Music in the Community and for the Community with Annie Griffith

General

Why Warm Up?


4224808_f260How long does your choir session last for?  A couple of hours or so, once a week?  That is certainly how most of mine seem to run.   Depending on the group we can run on a little longer so as to have time for a cup of tea and a biscuit or cake during the session as well (never underestimate the social power of a good quality biscuit!).  But the limitation of singing for an hour or two means that it is very tempting to not warm up properly.

Spending half an hour or more on warm up exercises which are generally less than thrilling seems like a huge chunk of time out of the general singing which is, after all, why people come to the choir in the first place.  However, don’t underestimate the importance of warming up your voice.

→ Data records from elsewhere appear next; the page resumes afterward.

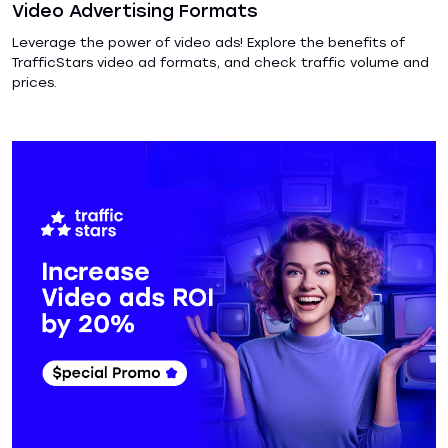
Video Advertising Formats
Leverage the power of video ads! Explore the benefits of
TrafficStars video ad formats, and check traffic volume and
prices.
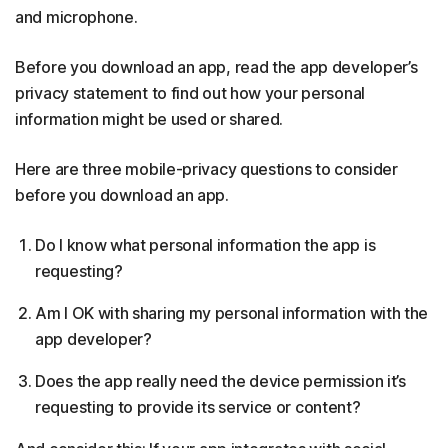
and microphone.
Before you download an app, read the app developer’s
privacy statement to find out how your personal
information might be used or shared.
Here are three mobile-privacy questions to consider
before you download an app.
Do I know what personal information the app is
requesting?
Am I OK with sharing my personal information with the
app developer?
Does the app really need the device permission it’s
requesting to provide its service or content?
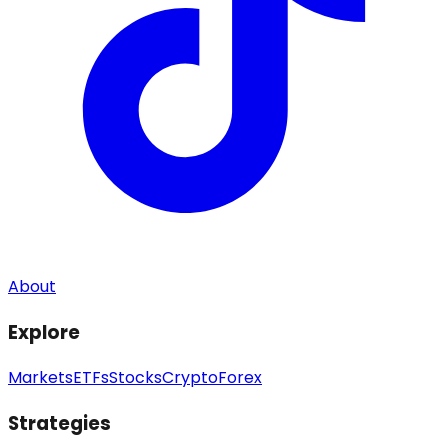
About
Explore
Markets
ETFs
Stocks
Crypto
Forex
Strategies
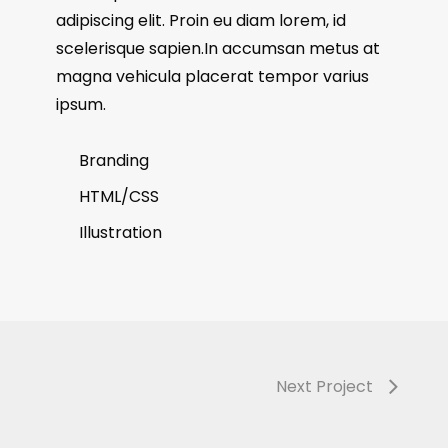
adipiscing elit. Proin eu diam lorem, id
scelerisque sapien.In accumsan metus at
magna vehicula placerat tempor varius
ipsum.
Branding
HTML/CSS
Illustration
Next Project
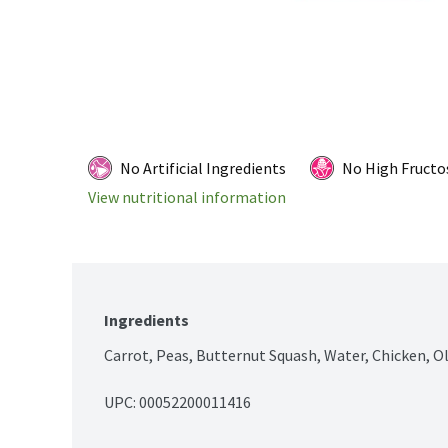
No Artificial Ingredients
No High Fructo
View nutritional information
Ingredients
Carrot, Peas, Butternut Squash, Water, Chicken, Ol
UPC: 
00052200011416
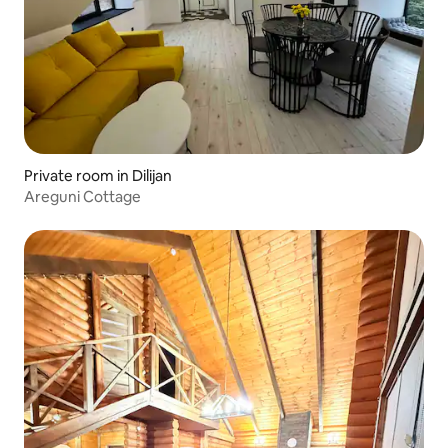
Private room in Dilijan
Areguni Cottage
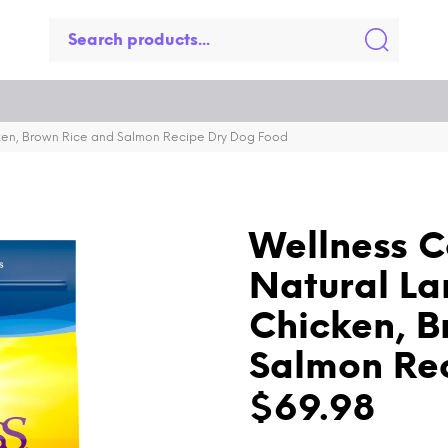
ken, Brown Rice and Salmon Recipe Dry Dog Food
Wellness C
Natural La
Chicken, B
Salmon Re
$69.98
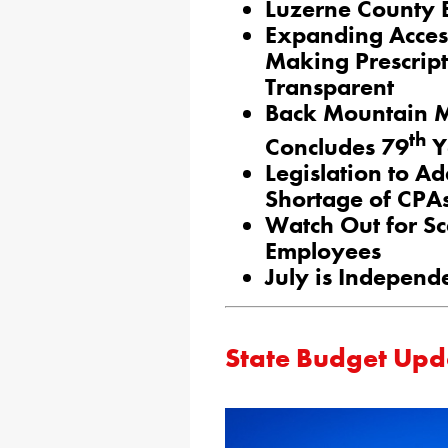
Luzerne County 
Expanding Acces
Making Prescrip
Transparent
Back Mountain M
th
Concludes 79
Y
Legislation to A
Shortage of CPA
Watch Out for S
Employees
July is Independ
State Budget Upd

The good news is that you don’t have to give up a huge chunk of your choir time to warm up your voice.  It is something that you can easily do at home, or on your way to choir.

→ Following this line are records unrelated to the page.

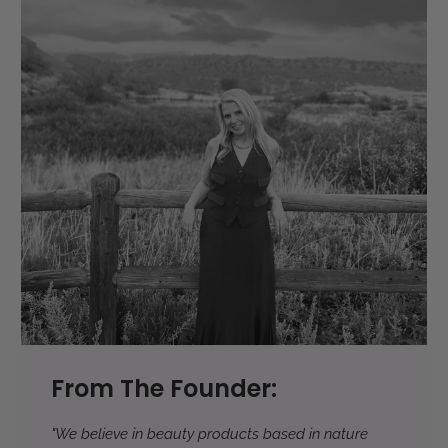
From The Founder:
"We believe in beauty products based in nature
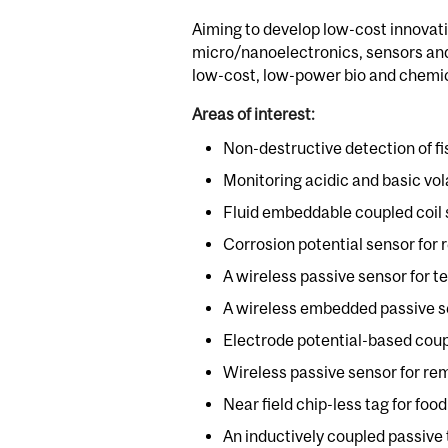
Aiming to develop low-cost innovati
micro/nanoelectronics, sensors and 
low-cost, low-power bio and chemic
Areas of interest:
Non-destructive detection of fi
Monitoring acidic and basic vo
Fluid embeddable coupled coil s
Corrosion potential sensor for 
A wireless passive sensor for
A wireless embedded passive sen
Electrode potential-based coup
Wireless passive sensor for re
Near field chip-less tag for foo
An inductively coupled passive 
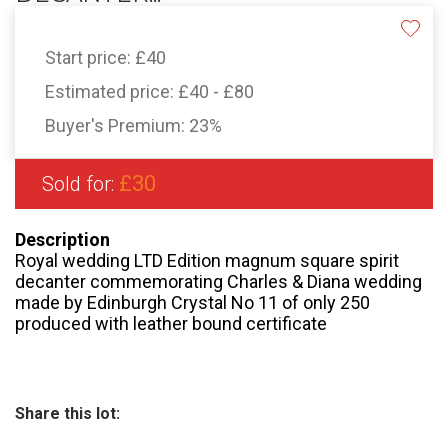
Start price:
£40
Estimated price:
£40 - £80
Buyer's Premium:
23%
£30
Sold for:
Description
Royal wedding LTD Edition magnum square spirit
decanter commemorating Charles & Diana wedding
made by Edinburgh Crystal No 11 of only 250
produced with leather bound certificate
Share this lot:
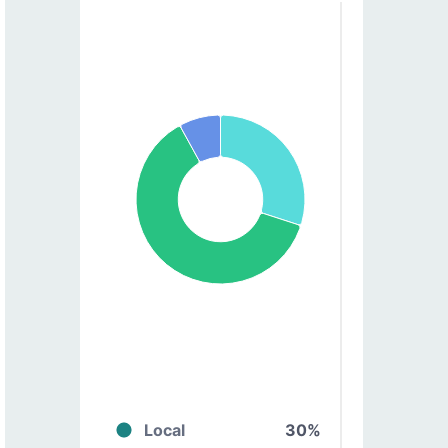
Local
30%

  1. Do you drive to your choir?  A car is the best place for making the odd noises that are so beneficial to vocal warmups.  Nobody except you can hear yourself, and if you give a lift to another choir member, you can warm up together.  Beware of doing lip trills in the car in summer when your windows are down, though.  People look oddly at you whilst you are stationary at traffic lights.  And yes, I know this from experience…
  2. Is your choir after you’ve come home from work?  Do you have an hour or so whilst you are making dinner or whatever else you do between the finish of your daytime activities and start of your evening activities?  Warm up in the kitchen whilst you are cooking or hum whilst you check Facebook.  Anything that gets your voice working is great!
  3. Do you walk your dog before choir?  Are you generally on your own?  Have a bit of a sing whilst you are doing it, maybe put on a gentle song on a music player, and step out whilst you hum along.  There are lots of great warmup exercises on the web which can be easily downloaded to an iPod or MP3 player.
  4. Do you have a shower before going out?  The shower is the absolute best place to warm up – the air is warm and moist (excellent for your vocal muscles), the sound bounces around on the hard tiled surfaces, making you sound excellent, and there is a lock on the door, so no-one can interrupt you!  Perfect!
  5. Does your choir leader give you CDs and/or downloadable tracks to practice along with?  Use them before choir to warm up with – gently – and arrive at choir with your head full of harmonies and melodies and a voice ready to sing.

The difference between your cold voice and your warmed up voice can be really stark.  Try recording yourself with your phone singing a simple song or nursery rhyme before you warm up, then warm up *properly* for half an hour – sing scales, lip trills, vowel enunciations, consonant practice, vocal placement and all the other stuff that we’ll talk about here in time – and then try recording yourself again.  Listen to how many notes you got right the second time.  Feel how much easier it is to move between notes and sing quick passages.  Listen to the liquid quality of your voice in the second example as opposed to the tighter and more stressed sound of the first.

Now – isn’t that worth singing in the shower before you go out?